Dataset excerpts:
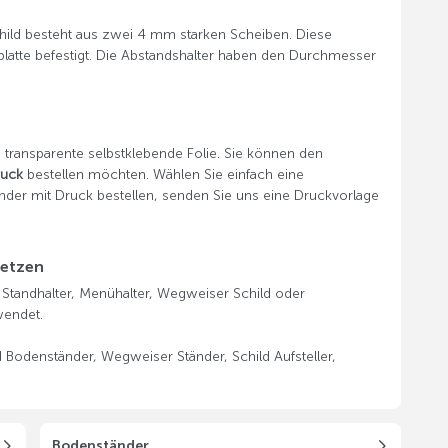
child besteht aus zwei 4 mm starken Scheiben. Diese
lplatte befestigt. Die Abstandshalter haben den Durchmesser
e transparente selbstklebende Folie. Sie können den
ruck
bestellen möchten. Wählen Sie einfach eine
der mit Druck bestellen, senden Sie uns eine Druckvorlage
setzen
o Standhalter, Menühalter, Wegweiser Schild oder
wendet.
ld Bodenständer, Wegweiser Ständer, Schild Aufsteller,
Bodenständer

==

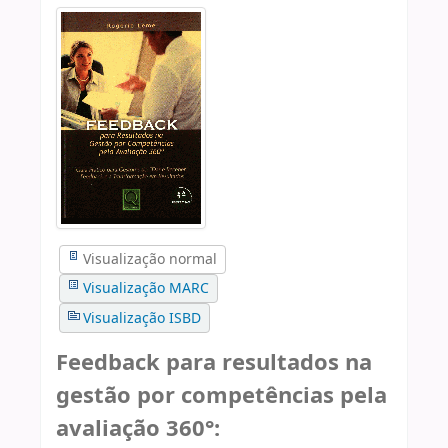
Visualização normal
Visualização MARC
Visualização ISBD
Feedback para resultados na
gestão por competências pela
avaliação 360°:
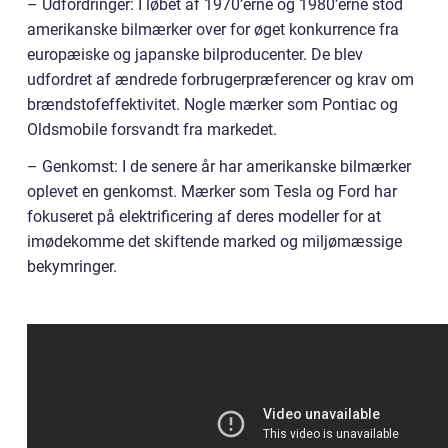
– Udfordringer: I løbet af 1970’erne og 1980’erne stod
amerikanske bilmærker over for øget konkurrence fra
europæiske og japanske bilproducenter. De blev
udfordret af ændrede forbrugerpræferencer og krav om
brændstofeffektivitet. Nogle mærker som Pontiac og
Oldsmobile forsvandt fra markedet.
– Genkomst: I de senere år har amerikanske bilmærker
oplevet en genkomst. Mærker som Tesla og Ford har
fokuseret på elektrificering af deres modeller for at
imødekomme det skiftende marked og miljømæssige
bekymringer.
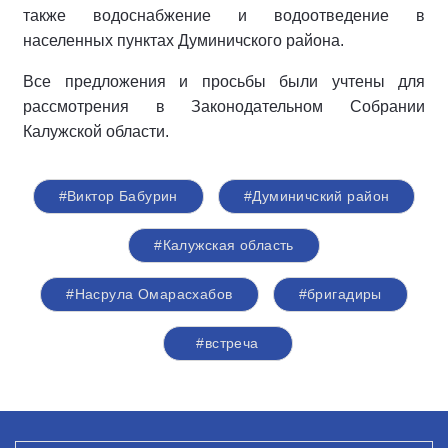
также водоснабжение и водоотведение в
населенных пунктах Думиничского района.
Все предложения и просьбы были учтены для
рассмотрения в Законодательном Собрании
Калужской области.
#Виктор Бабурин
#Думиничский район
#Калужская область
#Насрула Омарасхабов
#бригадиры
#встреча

...

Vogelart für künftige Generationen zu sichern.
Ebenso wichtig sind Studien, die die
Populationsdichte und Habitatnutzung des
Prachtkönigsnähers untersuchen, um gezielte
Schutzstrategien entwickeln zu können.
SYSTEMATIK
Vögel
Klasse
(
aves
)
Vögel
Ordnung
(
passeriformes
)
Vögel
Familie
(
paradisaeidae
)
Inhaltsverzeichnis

Brief:
Among the entries, find each line that includes the string "Visualização" and copy it.

Written solution:
Visualização normal
Visualização MARC
Visualização ISBD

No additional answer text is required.